Miami needs a wide receiver. DeVante Parker and Preston Williams are the big-bodied, big-play threats, but their week-in, week-out reliability factor hasn’t been ideal over the past few years. The Dolphins might have plans for players such as Jakeem Grant, Isaiah Ford, Lynn Bowden Jr., Mack Hollins, Malcolm Perry and even futures signing Kirk Merritt.
Adding a three-level threat such as Smith makes sense, especially with Tagovailoa the quarterback. The Dolphins always felt limited in the passing game once he took over as the starter; his long completion this season was 35 yards.
Some of that had to do with Williams and Parker missing time while Tagovailoa was starting. But some of that also had to do with the lack of a true deep threat or YAC threat.

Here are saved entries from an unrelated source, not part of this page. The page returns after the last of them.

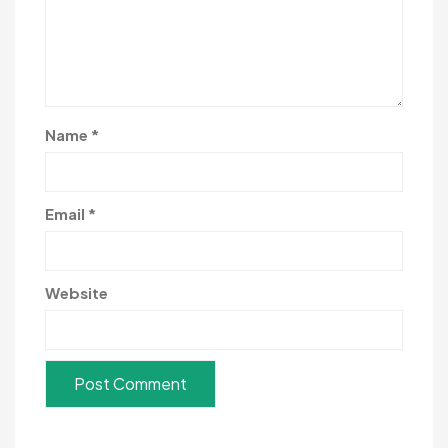
Name
*
Email
*
Website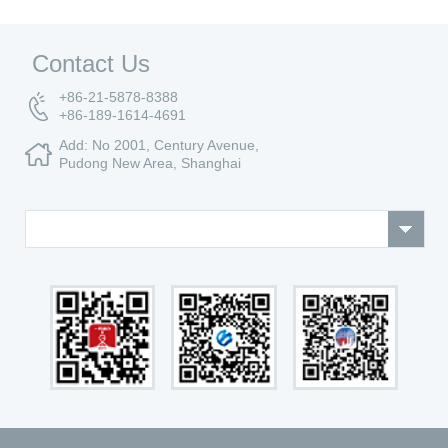
Contact Us
+86-21-5878-8388
+86-189-1614-4691
Add: No 2001, Century Avenue,
Pudong New Area, Shanghai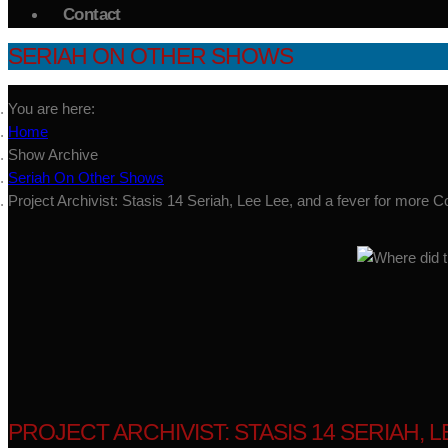
Contact
SERIAH ON OTHER SHOWS
You are here:
Home
Show Archive
Seriah On Other Shows
Project Archivist: Stasis 14 Seriah, Lee Lee, and a fever for more C
PROJECT ARCHIVIST: STASIS 14 SERIAH, 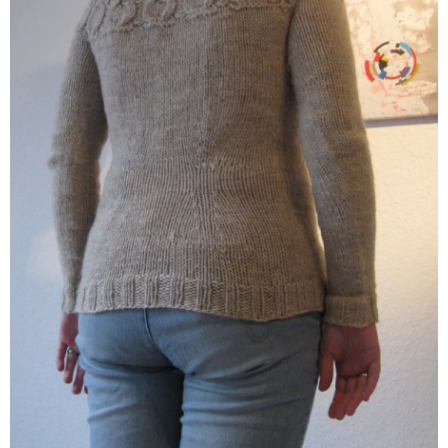
Hempathy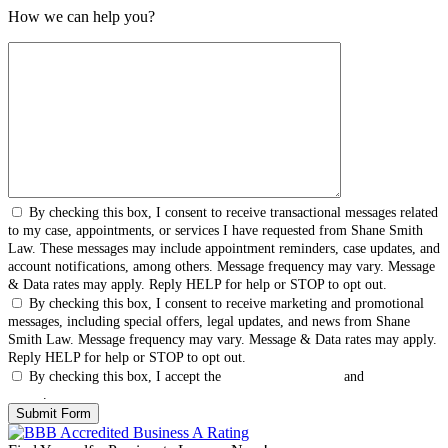
How we can help you?
By checking this box, I consent to receive transactional messages related
to my case, appointments, or services I have requested from Shane Smith
Law. These messages may include appointment reminders, case updates, and
account notifications, among others. Message frequency may vary. Message
& Data rates may apply. Reply HELP for help or STOP to opt out.
By checking this box, I consent to receive marketing and promotional
messages, including special offers, legal updates, and news from Shane
Smith Law. Message frequency may vary. Message & Data rates may apply.
Reply HELP for help or STOP to opt out.
By checking this box, I accept the
Terms & Conditions
and
Privacy
Policy
.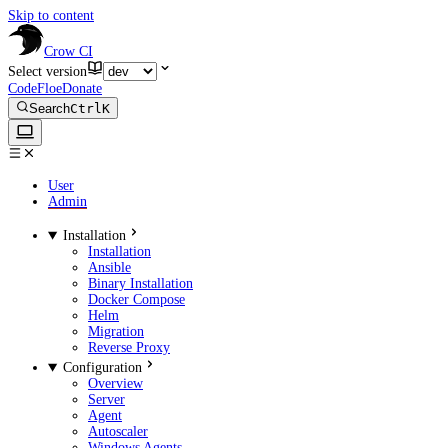
Skip to content
Crow CI
Select version
CodeFloe
Donate
Search
Ctrl
K
User
Admin
Installation
Installation
Ansible
Binary Installation
Docker Compose
Helm
Migration
Reverse Proxy
Configuration
Overview
Server
Agent
Autoscaler
Windows Agents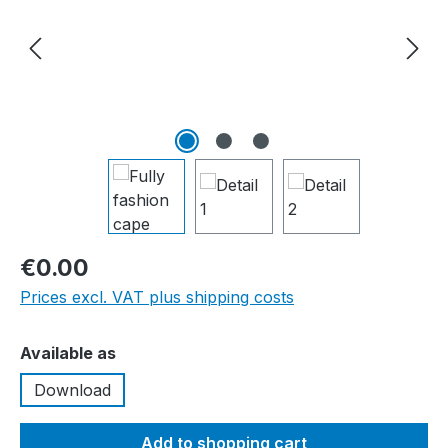
€0.00
Prices excl. VAT plus shipping costs
Select
Available as
Download
Add to shopping cart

That’s where Smith thrived this season. On targets 20-plus yards downfield in 2020, Smith caught 15 of 28 targets for an FBS-best 589 yards and eight TDs. He also led the country in yards per route run this season at 4.39 among receivers with 50 or more targets.
As long as the Dolphins believe Smith can get away from press coverage (which he did with ease more often than not in college), and assuming he performs well at the Senior Bowl, he has to be considered one of the favorites to land in the No. 3 overall slot.
Miami also could feature Smith in the slot. He didn’t line up there a lot this season (153 snaps, or about 36.2 percent of the time), but Smith absolutely thrived inside. On 59 targets out of the slot, Smith caught 46 passes for 863 yards with 12 TDs and one dropped pass.
A reunion with Tagovailoa is one reason why Smith might want to compete in Mobile. Another is financial: The difference in salary between Miami’s No. 3 overall pick and, say, Carolina’s No. 8 pick could be more than $13 million.
Can Smith spending the week with Brian Flores and the Dolphins’ staff make the difference? It couldn’t hurt. It might even be a chance to start picking up some of the team’s offensive verbiage and bonding with Miami’s coaches.
After all, simply attending the event has to send a message to the NFL that Smith loves to compete. If he didn’t love competition, he easily could have transferred away from Bama’s historically stacked WR group or bowed out of this game, especially with the injury.
But he’s headed to Mobile on a mission, and we suspect it’s with Miami on his mind.